Summer Sunday mornings at Armbrust Wesleyan Church in Hunker, Pennsylvania, are a little different than your average church. Every Sunday morning, June through August, many worshippers can gather early and park in a lower level parking lot with cars all facing a small pavilion on a hill just outside the church’s back door. With windows rolled down and radios tuned to 1670AM, passengers await the start of the drive-in service. Many talk through open windows about how their week has gone with those in the car next door. Some mingle through the parking lot while sipping their morning coffee, catching up with friends old and new. The dress is casual, and some back-seat-kids might still be in pajamas. It gives “come as you are” a whole new meaning.

It really is a sight to see. At 8:30, everyone hops back in their cars for the start of some acoustic guitar worship followed by a message. Just weeks ago, when my husband, Kaleb, and I started our new season of ministry on staff at Armbrust, we were skeptical of the service. (I serve as assistant pastor, and my husband serves as student pastor.) We thought the drive-in service was maybe a little dated. We are quite open to innovative methods that reach the personality of the community, but we were unsure about this. Then we began to hear the rich history that the drive-in service has, as well as the people that are reached through the summer as a result of the ministry. The drive-in service has been part of the Armbrust ministry since 1976. That year, there was no radio transmitter. Instead, a live band with a sound system was set up outside a side door of the church toward a side parking lot. The addition of the radio transmitter came soon thereafter when some neighbors wanted their quiet Sunday mornings back.

For many, the outdoor service is an experience that they come to try and end up enjoying. We have learned that many come because Pennsylvania summer mornings are usually beautiful. Others come because it leaves them with a whole day ahead — time for activities that summer has to offer. But what came as an unexpected surprise to me was the missional outreach that is done through the summer months at Armbrust. The drive-in service affords an accessible way to worship that some may not have otherwise. For many homebound people, it is too much strain to get up, get ready, make the trek into the building and then return home. The drive-in service allows those with limited mobility to experience a community without restriction, at a time of life that feels restricted by limitations. This is what really makes the drive-in service worth it.

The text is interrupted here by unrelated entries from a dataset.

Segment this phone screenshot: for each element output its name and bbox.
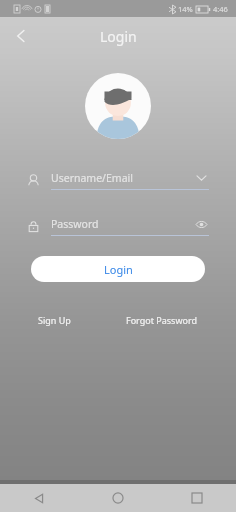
staticText: Forgot Password — [126, 314, 198, 326]
button[interactable]: Show password — [193, 216, 209, 232]
button[interactable]: Recent apps — [157, 484, 236, 512]
staticText: Login — [100, 27, 137, 46]
button[interactable]: Back — [6, 21, 36, 51]
staticText: 14% — [178, 4, 193, 14]
button[interactable]: Home — [78, 484, 157, 512]
button[interactable]: Username/Email — [27, 167, 209, 193]
staticText: Sign Up — [38, 314, 71, 326]
button[interactable]: Profile photo — [85, 73, 151, 139]
button[interactable]: Forgot Password — [124, 310, 200, 330]
button[interactable]: Login — [31, 256, 205, 282]
staticText: 4:46 — [213, 4, 228, 14]
button[interactable]: Show saved accounts — [193, 170, 209, 186]
button[interactable]: Password — [27, 213, 209, 239]
button[interactable]: Back — [0, 484, 78, 512]
staticText: Password — [51, 217, 193, 231]
staticText: Login — [104, 262, 133, 277]
button[interactable]: Sign Up — [36, 310, 73, 330]
staticText: Username/Email — [51, 171, 193, 185]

Whether worshippers come out of convenience, pure enjoyment or just to give it a try, the church will see new families often stick around when the early service moves back inside for the fall.

A week or so ago, I had the opportunity to preach at the drive-in. While it was an odd feeling to preach to a parking lot full of cars, there was something special and exciting about going a little out of the way so someone who might not normally hear the message of Jesus could hear it. It made me think, where else in my life could I go a little out of the way for the sake of the gospel being heard? I am still pondering that question because it seems so important as we come up with creative ways, old and new, to share the gospel message with those who need it most so that The Wesleyan Church has a transforming presence in every ZIP code.